If you have a loved one in a nursing home, you should be able to expect that he or she is receiving capable, dignified care. You should be able to expect that your loved one is in good hands and feels safe.
Unfortunately, this isn’t the case for too many California nursing home residents who are subjected to neglect and abuse. If you have a loved one in a nursing home and you suspect mistreatment, there are important steps you can take to protect that person.
- Visit frequently and at varied times. This can reveal any conditions or behaviors that may not be evident if you visit at the same time infrequently.
- Talk to your loved one. While some residents suffer from dementia or fear, be open to talking to them. They may already feel no one will believe them but listening to them and being supportive can be crucial.
- Look for nonverbal signs of abuse or neglect. If your loved one cannot or will not talk about abuse, look for physical signs. Pay attention to any bruises, infections, sudden behavioral changes, emotional withdrawal, malnutrition or over medication. All of these can be signs that the facility is not properly caring for a patient.
- Pay close attention to staffing. Getting to know the workers who interact with your loved one can make it more difficult for them to take advantage of a resident. It can also give you a person to talk to if you have concerns. Further, familiarizing yourself with staffing levels and turnover can alert you to potential issues of under staffing or adverse working conditions.

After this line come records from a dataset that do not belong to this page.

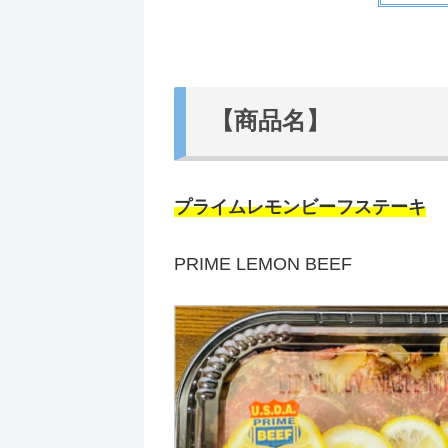
【商品名】
プライムレモンビーフステーキ
PRIME LEMON BEEF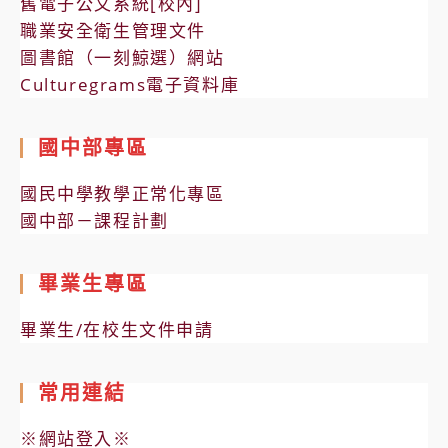
舊電子公文系統[校內]
職業安全衛生管理文件
圖書館（一刻鯨選）網站
Culturegrams電子資料庫
國中部專區
國民中學教學正常化專區
國中部－課程計劃
畢業生專區
畢業生/在校生文件申請
常用連結
※網站登入※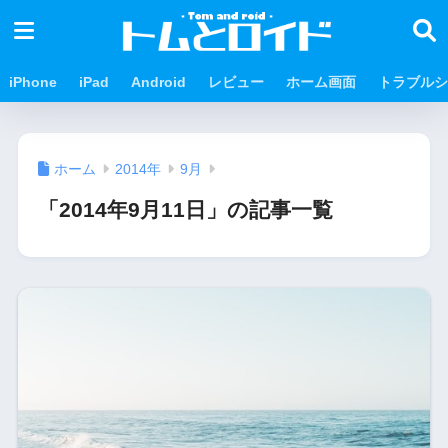
iPhone
iPad
Android
レビュー
ホーム画面
トラブルシ
ホーム
2014年
9月
「2014年9月11日」の記事一覧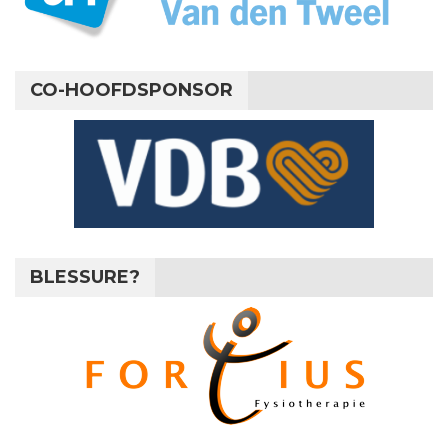
CO-HOOFDSPONSOR
BLESSURE?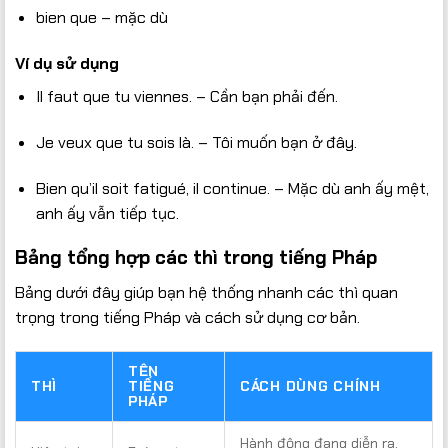
bien que – mặc dù
Ví dụ sử dụng
Il faut que tu viennes. – Cần bạn phải đến.
Je veux que tu sois là. – Tôi muốn bạn ở đây.
Bien qu’il soit fatigué, il continue. – Mặc dù anh ấy mệt,
anh ấy vẫn tiếp tục.
Bảng tổng hợp các thì trong tiếng Pháp
Bảng dưới đây giúp bạn hệ thống nhanh các thì quan
trọng trong tiếng Pháp và cách sử dụng cơ bản.
TÊN
THÌ
TIẾNG
CÁCH DÙNG CHÍNH
PHÁP
Hành động đang diễn ra,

- Ask questions and don’t settle for vague answers. If you have any questions or concerns about your loved one’s care, do not hesitate to ask a staff member, supervisor or administrator. If you do not receive an adequate answer or solution, speak to someone higher up or reach out to an attorney. You may also want to file a complaint with the Licensing and Certification Division of the California Department of Public Health. You could be the best (and only) advocate for your loved one.
The unfortunate truth is that nursing home patients can be targets for mistreatment. However, you can protect your loved one by taking these steps and, when appropriate, taking legal action to hold an abusive party accountable.